Extracted data entries

+--

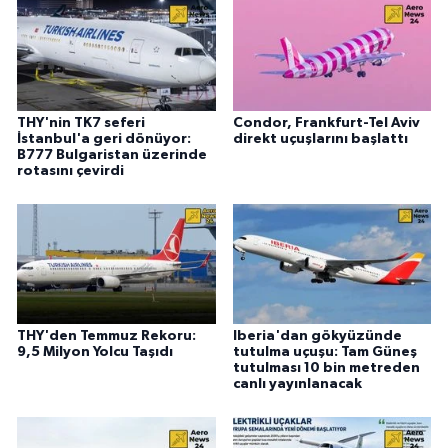
THY'nin TK7 seferi
Condor, Frankfurt-Tel Aviv
İstanbul'a geri dönüyor:
direkt uçuşlarını başlattı
B777 Bulgaristan üzerinde
rotasını çevirdi
THY'den Temmuz Rekoru:
Iberia'dan gökyüzünde
9,5 Milyon Yolcu Taşıdı
tutulma uçuşu: Tam Güneş
tutulması 10 bin metreden
canlı yayınlanacak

+--

Set down every entry above exactly as written, but skip the pictures.

SOLUTION TO THIS TASK
THY'nin TK7 seferi
Condor, Frankfurt-Tel Aviv
İstanbul'a geri dönüyor:
direkt uçuşlarını başlattı
B777 Bulgaristan üzerinde
rotasını çevirdi
THY'den Temmuz Rekoru:
Iberia'dan gökyüzünde
9,5 Milyon Yolcu Taşıdı
tutulma uçuşu: Tam Güneş
tutulması 10 bin metreden
canlı yayınlanacak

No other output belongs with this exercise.